Using Big Data To Predict Future College Standouts And Strugglers
Wichita State University is one of a growing number of higher-education institutions that are using predictive analysis tools to help them determine how well incoming students will do.
Kecia Lynn has worked as a technical writer, editor, software developer, arts administrator, summer camp director, and television host. A graduate of Case Western Reserve University and the Iowa Writers' Workshop, she is currently living in Iowa City and working on her first novel.
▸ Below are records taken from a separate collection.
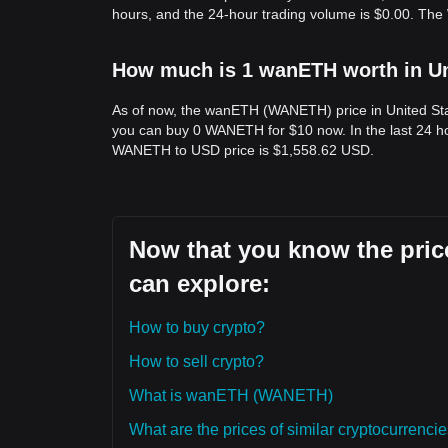
hours, and the 24-hour trading volume is $0.00. Th
How much is 1 wanETH worth in Un
As of now, the wanETH (WANETH) price in United St
you can buy 0 WANETH for $10 now. In the last 24 h
WANETH to USD price is $1,558.62 USD.
Now that you know the pric
can explore:
How to buy crypto?
How to sell crypto?
What is wanETH (WANETH)
What are the prices of similar cryptocurrenc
What's the Latest Development?
For several years now, administrators at Wichita State University have been able to determine the success of its incoming class with the help of predictive analysis software from IBM. Furthermore, with an accuracy rate of 96 percent, the software did a better job of identifying which students would succeed than did external consultants, whose accuracy rate came in at 82 percent. Some of the many data points used included a student's paper grades, the number of hours enrolled, and the amount of financial assistance they received from family.
What's the Big Idea?
Wichita State is one of a growing number of colleges and universities that are incorporating data science into a variety of administrative practices including admissions. IBM executive Michael King says Big Data and predictive analysis have the potential to change higher education in the same way they are changing health care: "We provide prescriptive solutions to help make recommendations to clinicians around potential treatment opportunities, how to intervene with certain patients, and we see parallels in education where we can use data to personalize the educational experience."